The last A&E visit caught people's attention and the university was forced to do something as concerns were raised. I was terrified and ashamed. I didn't believe I was worthy of receiving help, I was depressed with no 'real' excuse; I know now this was just the disease talking. I had several meetings with officials at the university and everyone kept a close eye on me much to my dismay. While at the time it was embarrassing, this really was the turning point for me. I couldn’t pretend everything was okay while struggling through my studies and help was put in place while I found my feet. To think that if it wasn't taboo to have a mental illness, if it was considered normal to tell people you are struggling, my second year could have ended with celebrations rather than a 12-hour stay in hospital.
I personally emailed my project advisor about what was going on before he found out through anyone else. I was due to go on a 2-month expedition to Kenya with him over summer and was looking forward to being in the field as it maintained my enthusiasm for my subject. However, there were threats of cancellation as everyone was worried about my personal safety. Owning up to my poor mental health was my saving grace as I later found out and after an extensive meeting with wellbeing, I was allowed to go to Kenya with the university. On the trip, I made a conscious effort to talk honestly to everyone about mental health which ensured my safety and gave an opportunity for everyone to be honest too. I broke the silence, I had to be brave so that I could be empowered. Despite my struggles, I’ve made friends for life from university who continue to support me and I try to support them in return. I’m not pretending it was easy, I had wobbles in my final year, a lot of therapy, and had learnt many coping mechanisms along the way. However, my friends, work colleagues and even my department all backed me up and bit-by-bit my confidence improved and my depression lessened.
If I felt isolated when I had the opportunity to leave the house and meet new people, imagine how detrimental Covid-19 restrictions are for current students.
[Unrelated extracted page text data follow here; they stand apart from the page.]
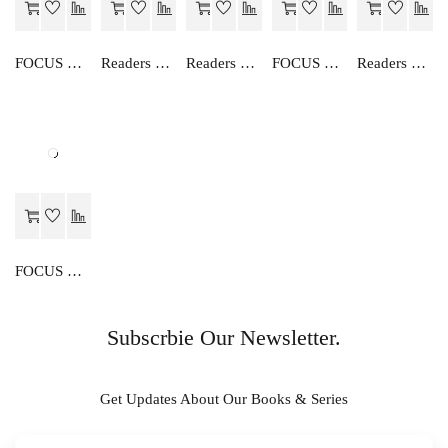
FOCUS ON ENGLISH GRAMMAR-V
Readers Choice AN EASY WAY TO ENGLISH GRAMMAR (HINDI)-6
Readers Choice AN EASY WAY TO ENGLISH GRAMMAR (HINDI)-2
FOCUS ON ENGLISH GRAMMAR-I
Readers Choice AN EASY WAY TO ENGLISH GRAMMAR (HINDI)-3
FOCUS ON ENGLISH GRAMMAR-IV
Subscrbie Our Newsletter.
Get Updates About Our Books & Series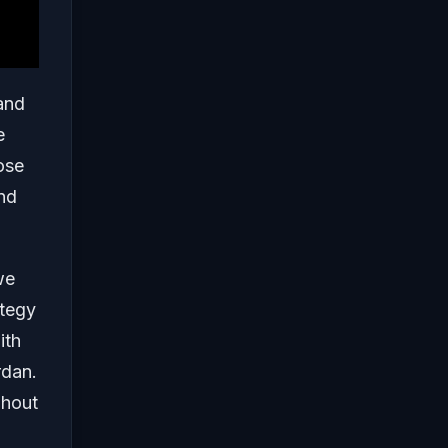
and
e
ose
and
e
ategy
ith
rdan.
ghout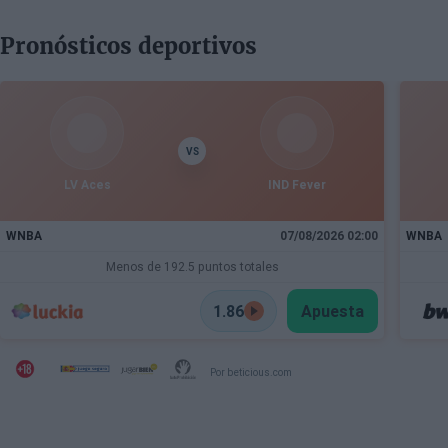
Pronósticos deportivos
VS
LV Aces
IND Fever
WNBA
07/08/2026 02:00
WNBA
Menos de 192.5 puntos totales
1.86
Apuesta
Por beticious.com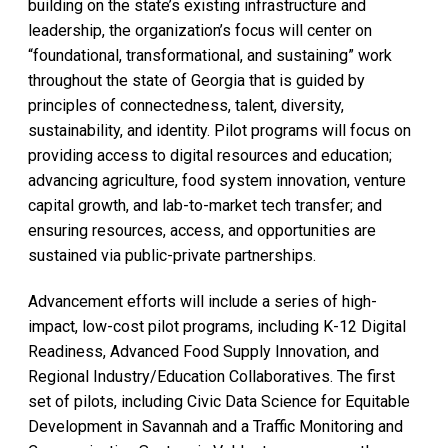
building on the state’s existing infrastructure and
leadership, the organization’s focus will center on
“foundational, transformational, and sustaining” work
throughout the state of Georgia that is guided by
principles of connectedness, talent, diversity,
sustainability, and identity. Pilot programs will focus on
providing access to digital resources and education;
advancing agriculture, food system innovation, venture
capital growth, and lab-to-market tech transfer; and
ensuring resources, access, and opportunities are
sustained via public-private partnerships.
Advancement efforts will include a series of high-
impact, low-cost pilot programs, including K-12 Digital
Readiness, Advanced Food Supply Innovation, and
Regional Industry/Education Collaboratives. The first
set of pilots, including Civic Data Science for Equitable
Development in Savannah and a Traffic Monitoring and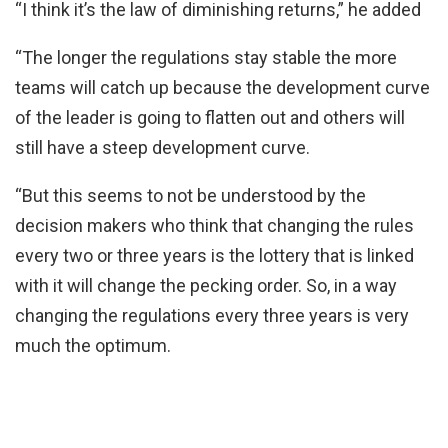
“I think it’s the law of diminishing returns,” he added
“The longer the regulations stay stable the more
teams will catch up because the development curve
of the leader is going to flatten out and others will
still have a steep development curve.
“But this seems to not be understood by the
decision makers who think that changing the rules
every two or three years is the lottery that is linked
with it will change the pecking order. So, in a way
changing the regulations every three years is very
much the optimum.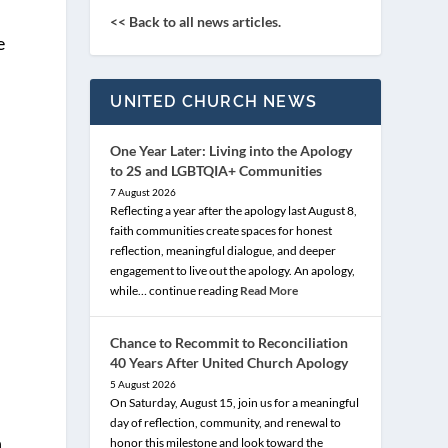
<< Back to all news articles.
e
UNITED CHURCH NEWS
One Year Later: Living into the Apology
to 2S and LGBTQIA+ Communities
7 August 2026
Reflecting a year after the apology last August 8,
faith communities create spaces for honest
reflection, meaningful dialogue, and deeper
engagement to live out the apology. An apology,
while… continue reading
Read More
Chance to Recommit to Reconciliation
40 Years After United Church Apology
5 August 2026
On Saturday, August 15, join us for a meaningful
day of reflection, community, and renewal to
n
honor this milestone and look toward the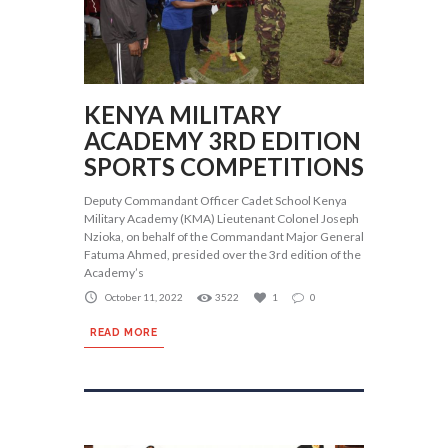
KENYA MILITARY
ACADEMY 3RD EDITION
SPORTS COMPETITIONS
Deputy Commandant Officer Cadet School Kenya
Military Academy (KMA) Lieutenant Colonel Joseph
Nzioka, on behalf of the Commandant Major General
Fatuma Ahmed, presided over the 3rd edition of the
Academy’s
October 11, 2022
3522
1
0
READ MORE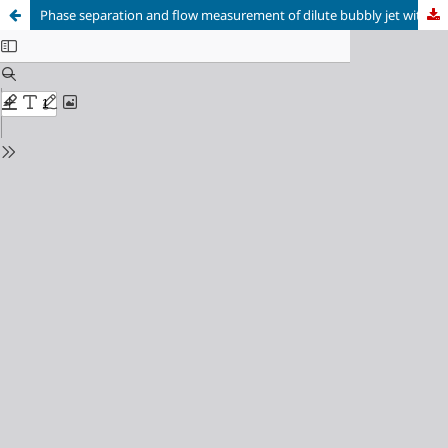
Phase separation and flow measurement of dilute bubbly jet with 2-D PIV and LIF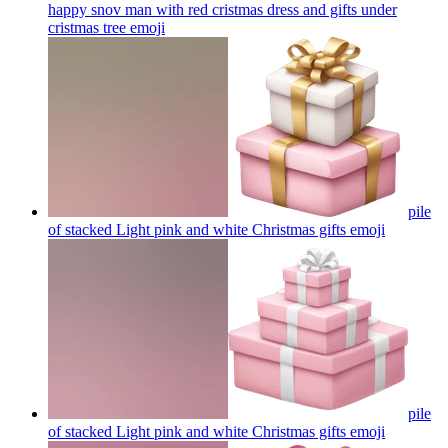
happy snov man with red cristmas dress and gifts under
cristmas tree
emoji
pile
of stacked Light pink and white Christmas gifts
emoji
pile
of stacked Light pink and white Christmas gifts
emoji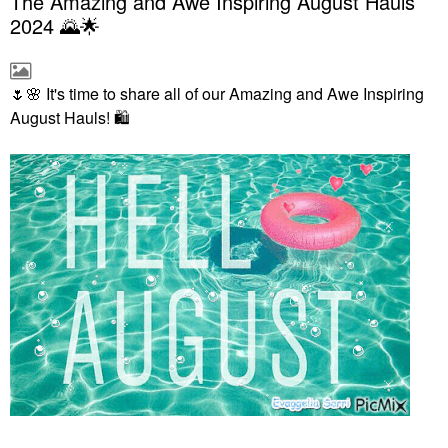
The Amazing and Awe Inspiring August Hauls
2024 🌄🌟
🌷
🌸
It's time to share all of our Amazing and Awe Inspiring
August Hauls!
🛍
Whether you are in the 34% of students who have been told they need professional treatment or not, we all need to continue to put pressure on tertiary education institutions and governmental bodies to improve mental health services. Something I didn’t learn until my final year at university was that nothing takes priority over your wellbeing. However, students feel pressurised in academia and student life to consider otherwise; why is this the case? As a community, we must change how we view, talk and respond to mental health. Learning to communicate when we are ‘not okay’ and learning to discuss mental health without invalidation needs to become the social norm. I implore all those who have read my story to break the silence and discuss mental health with integrity and an open mind.